The alternative title, Steven Spielberg Presents Animaniacs, says it all. The man behind multiple big screen blockbusters, including Jaws, ET, Raiders of the Lost Ark, and Jurassic Park, wanted to take Warner Brothers back to its Looney Tunes glory days. When Tiny Toon Adventures became a massive hit, he decided to go deeper into “the vault” so to speak. The result was a show built around three forgotten WB icons who, in the modern world of the ‘90s, became a cartoon combination of Airplane! and any Mel Brooks spoof. While the tots took to the simplistic characters and concerns, their parents giggled at the numerous homages and parodies.

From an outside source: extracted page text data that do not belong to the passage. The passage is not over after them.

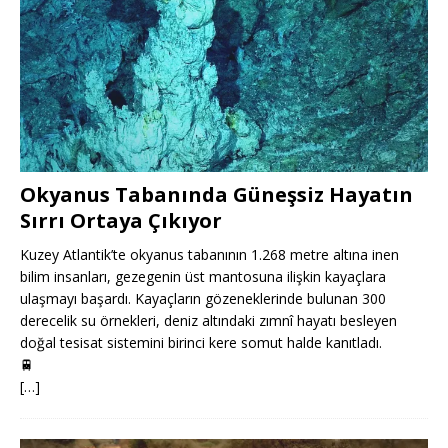
Okyanus Tabanında Güneşsiz Hayatın
Sırrı Ortaya Çıkıyor
Kuzey Atlantik’te okyanus tabanının 1.268 metre altına inen
bilim insanları, gezegenin üst mantosuna ilişkin kayaçlara
ulaşmayı başardı. Kayaçların gözeneklerinde bulunan 300
derecelik su örnekleri, deniz altındaki zımnî hayatı besleyen
doğal tesisat sistemini birinci kere somut halde kanıtladı.
🚆
[…]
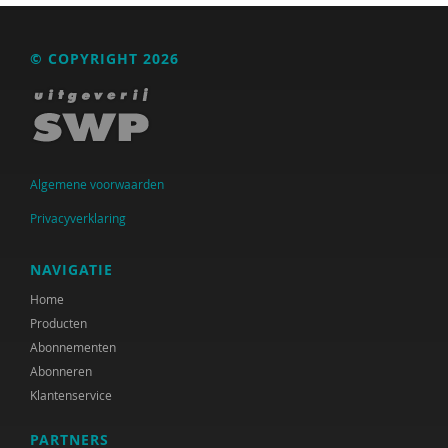
Raad voor Volksgezondheid & Samenleving
Ramirelsyla Eloise
© COPYRIGHT 2026
Regioplan
Sonja
United Nations Office for Disaster Risk Reduction
Algemene voorwaarden
VGN
Privacyverklaring
World Health Organization
NAVIGATIE
WRR
Home
Producten
René .C. Hoksbergen
Abonnementen
Abonneren
Tim 'S Jongers
Klantenservice
Jeugdautoriteit (JA)
PARTNERS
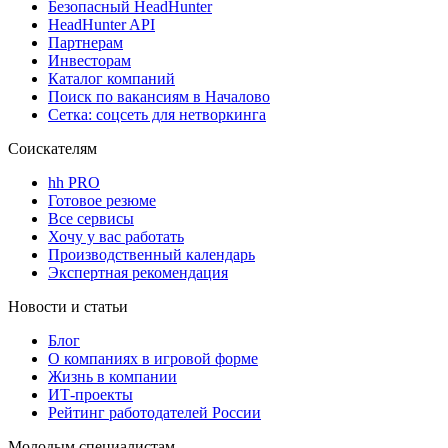
Безопасный HeadHunter
HeadHunter API
Партнерам
Инвесторам
Каталог компаний
Поиск по вакансиям в Началово
Сетка: соцсеть для нетворкинга
Соискателям
hh PRO
Готовое резюме
Все сервисы
Хочу у вас работать
Производственный календарь
Экспертная рекомендация
Новости и статьи
Блог
О компаниях в игровой форме
Жизнь в компании
ИТ-проекты
Рейтинг работодателей России
Молодым специалистам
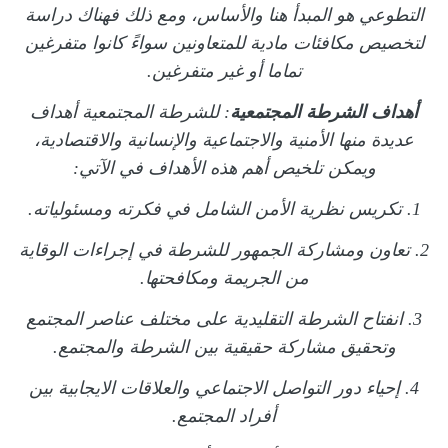
التطوعي هو المبدأ هنا والأساس، ومع ذلك فهناك دراسة
لتخصيص مكافئات مادية للمتعاونين سواءً كانوا متفرغين
تماما أو غير متفرغين.
أهداف الشرطة المجتمعية
: للشرطة المجتمعية أهداف
عديدة منها الأمنية والاجتماعية والإنسانية والاقتصادية،
ويمكن تلخيص أهم هذه الأهداف في الآتي:
1. تكريس نظرية الأمن الشامل في فكرته ومسئولياته.
2. تعاون ومشاركة الجمهور للشرطة في إجراءات الوقاية
من الجريمة ومكافحتها.
3. انفتاح الشرطة التقليدية على مختلف عناصر المجتمع
وتحقيق مشاركة حقيقية بين الشرطة والمجتمع.
4. إحياء دور التواصل الاجتماعي والعلاقات الايجابية بين
أفراد المجتمع.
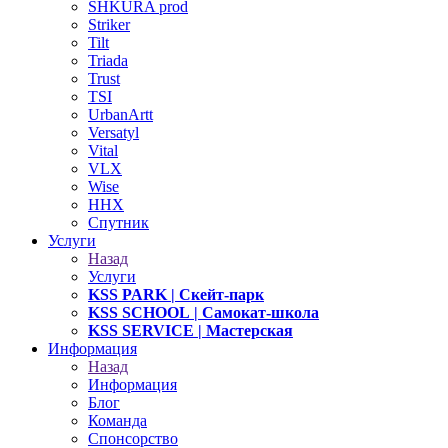
SHKURA рrоd
Striker
Tilt
Triada
Trust
TSI
UrbanArtt
Versatyl
Vital
VLX
Wise
ННХ
Спутник
Услуги
Назад
Услуги
KSS PARK
| Скейт-парк
KSS SCHOOL
| Самокат-школа
KSS SERVICE
| Мастерская
Информация
Назад
Информация
Блог
Команда
Спонсорство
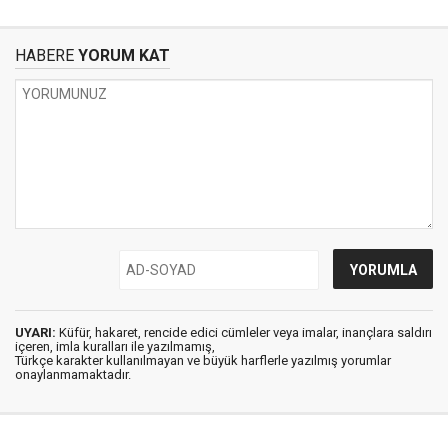
HABERE
YORUM KAT
UYARI:
Küfür, hakaret, rencide edici cümleler veya imalar, inançlara saldırı
içeren, imla kuralları ile yazılmamış,
Türkçe karakter kullanılmayan ve büyük harflerle yazılmış yorumlar
onaylanmamaktadır.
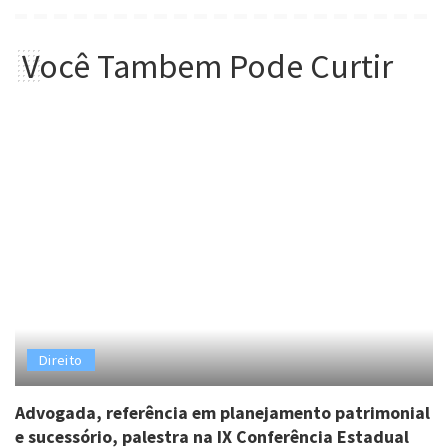
Você Tambem Pode Curtir
Direito
Advogada, referência em planejamento patrimonial
e sucessório, palestra na IX Conferência Estadual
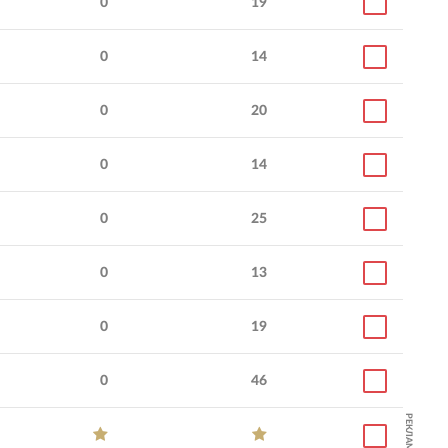
0
19
0
14
0
20
0
14
0
25
0
13
0
19
0
46
РЕКЛАМА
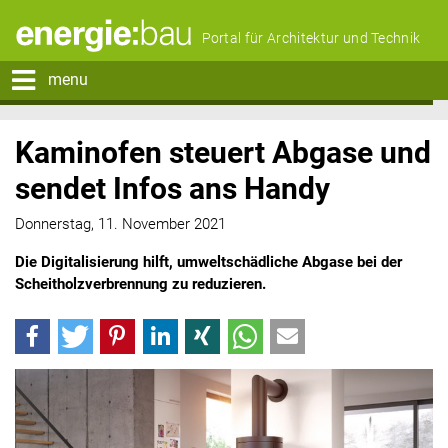
Portal für Architektur und Technik
menu
Kaminofen steuert Abgase und
sendet Infos ans Handy
Donnerstag, 11. November 2021
Die Digitalisierung hilft, umweltschädliche Abgase bei der
Scheitholzverbrennung zu reduzieren.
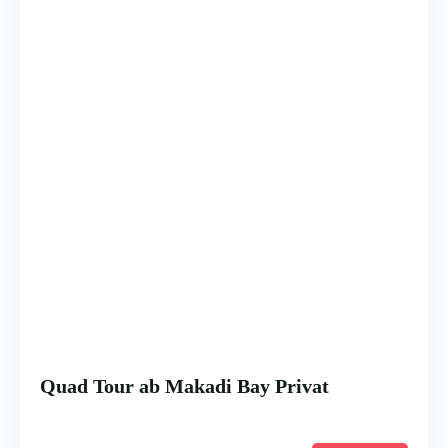
Quad Tour ab Makadi Bay Privat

John Kricfalusi will argue, to this very day, that he can’t believe how much he got away with during this celebrated series’ initial run. There are jokes that, to this day, never re-aired once the show went into syndication. At the time, Nickelodeon was known for their cutting edge entries into the genre, and kids ate up the goofy gross out humor. But with his constant nods to Ralph Bakshi and the entire underground comics scene, Kricfalusi became an instant icon, and a source of much parental consternation. The show couldn’t survive the hype or the hate, and was quickly lost into the realm of pen and ink legend.
Okay, this may be a bit of a cheat. We recognize that when William Hanna and Joseph Barbera were out to capture a prime time audience, kids were not their primary concern. They were desperate to evoke the adult audience lost on such shows as Huckleberry Hound and Quick Draw McGraw. When it debuted, this Honeymooners mimic became an instant smash with both demos, cementing its status once it hit syndication. It would remain popular for over three decades, spawning spinoffs, tie-ins, and even a proposed reboot by Family Guy‘s Seth MacFarlane. Kids today still love its stone age silliness. For parents, its neverending nostalgia.
Yes, this show is that great. It’s imagination is so limitless and its approach so novel that it presses Pixar for a place at the animated masterpiece table. Two brothers, Jake the Dog and Finn the Human live in the Land of Ooo. There, they have numerous adventures while battling baddies and saving princesses. The show, centered on the unbridled invention of its underage heroes, has such heart and heroism that you won’t believe an episode only lasts 15 minutes. Creator Pendleton Ward cut his teeth on shows such as The Bravest Warrior and The Marvelous Misadventures of Flapjack. Adventure is his clever classic.
Few entries on this list demand more respect, and earn more resistance, than this oddball undersea weirdness. After an initial run from 1999 - 2001, the series was revived…twice. Once in 2005, and again in 2007. It is such a part of the planetary zeitgeist that individuals of all ages line up to experience Spongebob amusement park rides, get Squidward tattoos, and long for a bite of a real Krabby Patty. In fact, while kids still adore this title, the adults have long since usurped its absurdist qualities for themselves. Some argue that it’s past its heyday, yet it remains one of the most singular examples of kid cartoons appealing to an older demo ever.